About 99% of the human genome is similar across all individuals globally. Efforts have been made to develop a human genome reference to aid in understanding variations and disease mechanisms. Albeit one single human reference genome cannot fully represent the remaining percentage difference that contribute to the massive diversity across different populations. This is where pangenome research comes in. A pangenome is a complete collection of all genes/genomes present in a particular species or population. Pangenome research fills in the gap created by linear reference because it creates a more comprehensive and diverse reference that represents all variations within a population. This comprehensive representation is based on a graph model where all multiple alternative sequences coexist. As shown in Fig 1 below, a pangenome graph consists of three main components: nodes, which represent segments of DNA; edges, which connect the nodes and indicate possible sequences; and paths, which are routes through the nodes and edges representing individual genomes or haplotypes. This approach helps capture population-specific variants, structural rearrangements and deconvolutes complex regions that are often missed by the traditional linear reference approach. Graph pangenomes can therefore, help scientists gain better understanding of the genetic architecture of rare diseases which has hitherto been difficult to explore using recent methods. Structural variants are known to contribute to some of these rare diseases including neuromuscular and neurological diseases. However, linear reference genome approaches often fail to capture these complex variants. Utilising pangenomic approaches can, therefore, deepen our understanding of human diversity and advance technological advances towards precision medicine.
Why This Research Matters
Pangenomic research seeks to make genomic medicine more inclusive, accurate and equitable. One of the main challenges pangenomes address is underrepresentation of some populations, especially Africans, in widely used reference genomes which are traditionally based on individuals of European ancestry. Recent efforts by the Human Pangenome Reference Consortium (HPRC) are beginning to address this challenge. For instance, the first human pangenome released in 2023 by the HPRC is composed of 47 phased, diploid assemblies from diverse ancestral backgrounds around the world.

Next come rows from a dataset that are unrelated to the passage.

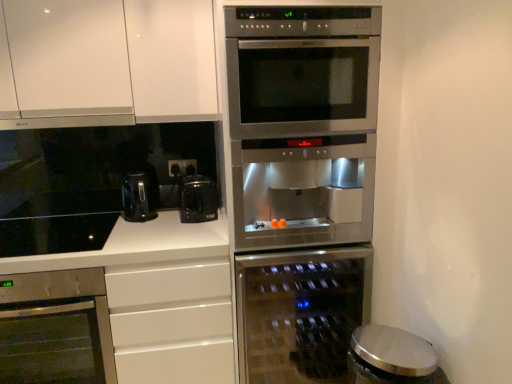 Question: From a real-world perspective, is stainless steel oven at lower left, positioned as the second oven in right-to-left order, beneath black glass cooktop at lower left?

Choices:
 (A) no
 (B) yes

Answer: (B)

Question: From a real-world perspective, is stainless steel oven at lower left, positioned as the second oven in right-to-left order, on top of black glass cooktop at lower left?

Choices:
 (A) yes
 (B) no

Answer: (B)

Question: Is stainless steel oven at lower left, acting as the first oven starting from the left, at the left side of black glass cooktop at lower left?

Choices:
 (A) no
 (B) yes

Answer: (A)

Question: Does stainless steel oven at lower left, positioned as the second oven in right-to-left order, have a larger size compared to black glass cooktop at lower left?

Choices:
 (A) no
 (B) yes

Answer: (B)

Question: Is stainless steel oven at lower left, acting as the first oven starting from the left, in contact with black glass cooktop at lower left?

Choices:
 (A) yes
 (B) no

Answer: (B)

Question: Are stainless steel oven at lower left, acting as the first oven starting from the left, and black glass cooktop at lower left far apart?

Choices:
 (A) no
 (B) yes

Answer: (A)

Question: Can you confirm if white glossy countertop at lower left is positioned to the left of white matte cabinet at upper left?

Choices:
 (A) yes
 (B) no

Answer: (A)

Question: From a real-world perspective, is white glossy countertop at lower left positioned under white matte cabinet at upper left based on gravity?

Choices:
 (A) no
 (B) yes

Answer: (B)

Question: From a real-world perspective, is white glossy countertop at lower left on top of white matte cabinet at upper left?

Choices:
 (A) yes
 (B) no

Answer: (B)

Question: Is white glossy countertop at lower left aimed at white matte cabinet at upper left?

Choices:
 (A) no
 (B) yes

Answer: (A)

Question: Is white glossy countertop at lower left outside white matte cabinet at upper left?

Choices:
 (A) no
 (B) yes

Answer: (B)

Question: Is white glossy countertop at lower left facing away from white matte cabinet at upper left?

Choices:
 (A) yes
 (B) no

Answer: (B)

Question: Is white glossy countertop at lower left with metallic silver trash can at lower right, marked as the 2th appliance in a back-to-front arrangement?

Choices:
 (A) no
 (B) yes

Answer: (A) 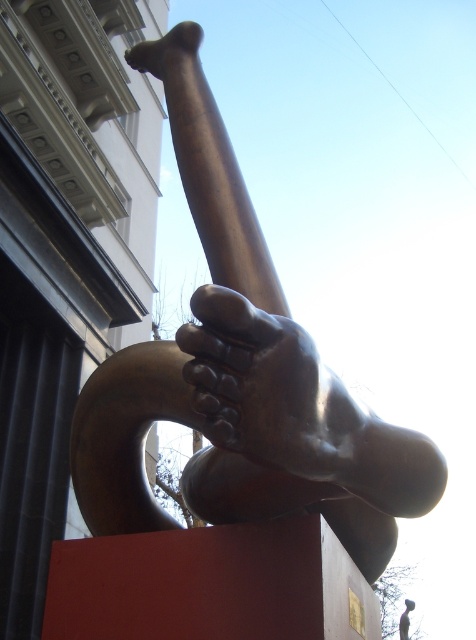 Between bronze sculpture at center and bronze/smooth hand at center, which one appears on the left side from the viewer's perspective?

From the viewer's perspective, bronze/smooth hand at center appears more on the left side.

Between point (244, 413) and point (231, 305), which one is positioned behind?

The point (244, 413) is more distant.

Between point (385, 512) and point (232, 330), which one is positioned in front?

Point (232, 330) is more forward.

Where is `bronze sculpture at center`? Image resolution: width=476 pixels, height=640 pixels. bronze sculpture at center is located at coordinates (243, 390).

What are the coordinates of `bronze/smooth hand at center` in the screenshot? It's located at (256, 381).

Who is more forward, (x=285, y=454) or (x=151, y=61)?

Point (x=285, y=454)

Identify the location of bronze/smooth hand at center. (256, 381).

Can you confirm if bronze sculpture at center is positioned to the right of bronze shiny hand at upper center?

Indeed, bronze sculpture at center is positioned on the right side of bronze shiny hand at upper center.

Locate an element on the screen. bronze sculpture at center is located at coordinates (243, 390).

Of these, nearly half are of African ancestry. Including Africans, populations harbouring the greatest diversity globally, ensures that no one is left behind in the rapidly evolving landscape of genomic research. Additionally, pangenome-based approaches help improve structural variant discovery, mapping accuracy and population-level genetic diversity capturing. These advantages propel efforts in advancing precision medicine and understanding genetic architecture of rare and common diseases. In Africa, researchers at eLwazi Open Data Science Platform (ODSP) are pioneering the building of the first African-only pangenome graph (RefGraph Project) to better understand the diversity of genomes on the continent and drive translational efforts in genomic medicine.
Looking ahead
The COIN Unit is positioned to expand its efforts and contribute to the rapidly evolving pangenome field. Armed with an able team comprising bioinformaticians, clinicians and geneticists we look forward to bridging the gap between genomic discovery and clinical application.